Weitere „GUTE“ LED-Lampen

Ebenfalls „GUT“ (1,7) bewertet werden die LED-Lampen Megaman LED Dimmable Classic (ca. 35,- Euro), die Philips LED Warm White (ca. 20,- Euro) sowie die Samsug LED A60 (ca. 25,- Euro). Ein „GUT“ (1,8) erhielt außerdem die Paulmann LED Dimmable für ca. 35,- Euro. Außerdem „GUT“ (2,0) ist die Ledon LED Double-Click für 32,50 Euro. Die achte „GUTE“ (2,1) LED-Lampe im Test ist die Bioledex LED-Birne für ca. 23,- Euro.

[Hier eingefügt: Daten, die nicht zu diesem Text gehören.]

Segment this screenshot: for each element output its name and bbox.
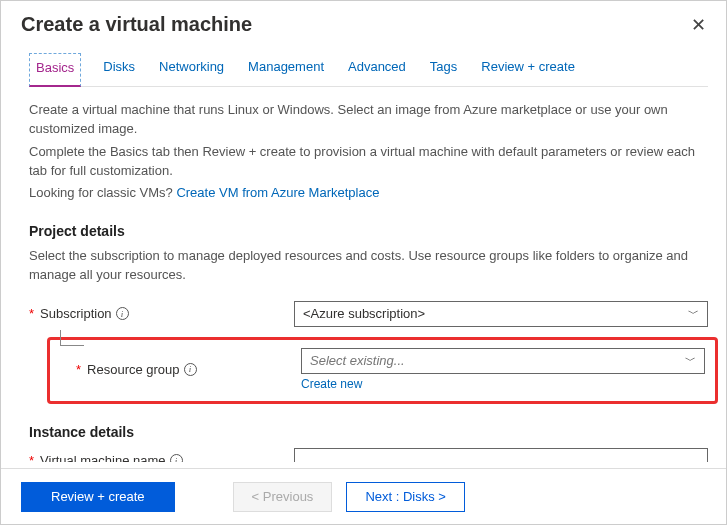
create-vm-marketplace-link[interactable]: Create VM from Azure Marketplace: [176, 185, 379, 200]
next-button[interactable]: Next : Disks >: [346, 482, 465, 512]
subscription-dropdown[interactable]: <Azure subscription> ﹀: [294, 301, 708, 327]
info-icon[interactable]: i: [184, 363, 197, 376]
previous-button: < Previous: [233, 482, 333, 512]
required-marker: *: [29, 453, 34, 462]
intro-text-2: Complete the Basics tab then Review + cr…: [29, 143, 708, 181]
subscription-row: * Subscription i <Azure subscription> ﹀: [29, 301, 708, 327]
tab-basics[interactable]: Basics: [29, 53, 81, 87]
vm-name-label: Virtual machine name: [40, 453, 166, 462]
vm-name-input[interactable]: [294, 448, 708, 462]
tab-disks[interactable]: Disks: [101, 53, 137, 86]
tree-connector: [60, 330, 84, 346]
chevron-down-icon: ﹀: [685, 353, 696, 368]
project-details-desc: Select the subscription to manage deploy…: [29, 247, 708, 285]
intro-text-3-prefix: Looking for classic VMs?: [29, 185, 176, 200]
project-details-heading: Project details: [29, 223, 708, 239]
intro-text-1: Create a virtual machine that runs Linux…: [29, 101, 708, 139]
resource-group-highlight: * Resource group i Select existing... ﹀ …: [47, 337, 718, 404]
tab-networking[interactable]: Networking: [157, 53, 226, 86]
resource-group-placeholder: Select existing...: [310, 353, 405, 368]
resource-group-dropdown[interactable]: Select existing... ﹀: [301, 348, 705, 374]
subscription-value: <Azure subscription>: [303, 306, 425, 321]
vm-name-row: * Virtual machine name i: [29, 448, 708, 462]
review-create-button[interactable]: Review + create: [21, 482, 175, 512]
required-marker: *: [76, 362, 81, 377]
subscription-label: Subscription: [40, 306, 112, 321]
resource-group-row: * Resource group i Select existing... ﹀ …: [76, 348, 705, 391]
tab-bar: Basics Disks Networking Management Advan…: [29, 53, 708, 87]
instance-details-heading: Instance details: [29, 424, 708, 440]
close-icon[interactable]: ✕: [691, 14, 706, 36]
chevron-down-icon: ﹀: [688, 306, 699, 321]
tab-advanced[interactable]: Advanced: [346, 53, 408, 86]
resource-group-label: Resource group: [87, 362, 180, 377]
create-new-rg-link[interactable]: Create new: [301, 377, 362, 391]
dialog-header: Create a virtual machine ✕: [1, 1, 726, 44]
info-icon[interactable]: i: [116, 307, 129, 320]
info-icon[interactable]: i: [170, 454, 183, 462]
tab-review-create[interactable]: Review + create: [479, 53, 577, 86]
intro-text-3: Looking for classic VMs? Create VM from …: [29, 184, 708, 203]
tab-tags[interactable]: Tags: [428, 53, 459, 86]
footer-bar: Review + create < Previous Next : Disks …: [1, 468, 726, 524]
content-scroll[interactable]: Basics Disks Networking Management Advan…: [13, 45, 718, 462]
tab-management[interactable]: Management: [246, 53, 326, 86]
required-marker: *: [29, 306, 34, 321]
dialog-title: Create a virtual machine: [21, 13, 252, 36]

Die besten Kompaktleuchtstofflampen im Test

Die beste Kompaktleuchtstofflampe im Test 2013 ist die Müller Licht Ultra-Mini Vollcover für ca. 9,- Euro. Sie erhielt ein GUT (2,1), weil sie bei der Haltbarkeit besonders gute Werte erreichte. Aber auch unter Umweltgesichtspunkten und bei der Gesundheit überzeugte die Energiesparlampe mit guten Werten. Gerade bei Leuchtstofflampen dürfte dieser Aspekt für viele Verbraucher eine Rolle spielen – schließlich gerieten Energiesparlampen wegen ihres Quecksilbergehalts immer wieder in die Diskussion. Außerdem überzeugt die Müller-Lampe durch niedrige Stromkosten von nur 4,90 Euro, was dem Verbrauchs-Niveau einiger LED-Birnen sehr nahe kommt.
Jeweils ein „GUT“ (2,2) erhielten die Megaman Ultra Compact Classic (ca. 11,- Euro) sowie die Philips Softone Warm White (ca. 8,- Euro). „GUT“ (2,3) ist außerdem laut Test die Ecobulb für ca. 7,20 Euro. Noch ein „GUT“ (2,5) wurde an die Osram Duluxstar Mini Ball für ca. 7,- Euro vergeben.

Vernichtendes Test-Ergebnis für Halogen-Lampen

Was Haltbarkeit, Stromkosten und Umweltaspekte angeht, sind Halogenlampen die großen Verlierer des Tests. Zwar gab es auch Kompaktleuchtstofflampen, die mit einem „MANGELHAFT“ durchfielen. Doch die Stromkostenbilanz der Halogenleuchten ist im Vergleich dazu immer noch vernichtend: Sie sind 4-5 mal höher als bei Kompaktleuchtstofflampen und bis zu sieben mal höher als bei den LED-Birnen. Auch bei der Haltbarkeit wird deutlich, warum die Ära der Halogenleuchten sich wohl schon bald dem Ende zuneigt. Das Urteil der Tester in diesem Punkt: „MANGELHAFT“. Da konnte auch die jeweils „SEHR GUTE“ Lichtqualität der Halogenleuchten nicht mehr viel rausreißen: Das Ikea Halogen 2er-Set für 2,99 Euro erhielt noch knapp die Gesamtnote „AUSREICHEND“ (4,5), während die Sylvania Halogen Classic Eco für 4,30 Euro insgesamt als „MANGELHAFT“ (4,8) bewertet wurde.

Bildquelle: testnachrichten.de

About Tim Schiller

ist freier Journalist und beschäftigt sich hauptsächlich mit Verbraucherthemen und Reisejournalismus. Er ist viel in der Welt unterwegs und schreibt regelmäßig Reiseberichte für diverse Webseiten.

2 comments

  1. Trotz Lichtqualität „sehr gut“ nur hintere Plätze für Halogenlampen?

    Lichtqualität „sehr gut“ ist für manche Menschen allerdings der wichtigste Entscheidungsfaktor. Lampen, die unangenehmes Licht abgeben, nach vorne zu setzen, ist typisch für ideologische Verbohrtheit.

    Auch interessant, dass in manchen Tests selbst flimmernde LED-Lampen noch mit die vordersten Plätze belegen.

    An alle Tester: es geht bei diesen Verbrauchertests um Produkte für echte Menschen in ihren privaten Häusern, nicht um die Beleuchtung von Tiefgaragen. Es wäre schön, wenn dies bei der Festlegung der Bewertungskriterien auch tendenziell berücksichtigt würde.

    Ach ja: zum Thema Haltbarkeit: auch da wäre es hilfreich, wenn die Hersteller endlich gezwungen würden, die behauptete Stundenzahl auch zu liefern. Momentan sind diese Angaben so wertlos, ich empfinde sie regelrecht als gelogen, wie die Verbrauchsangaben bei PKW.

    Als Verbraucher fühle ich mich unter solchen Umständen von vorn und hinten betrogen.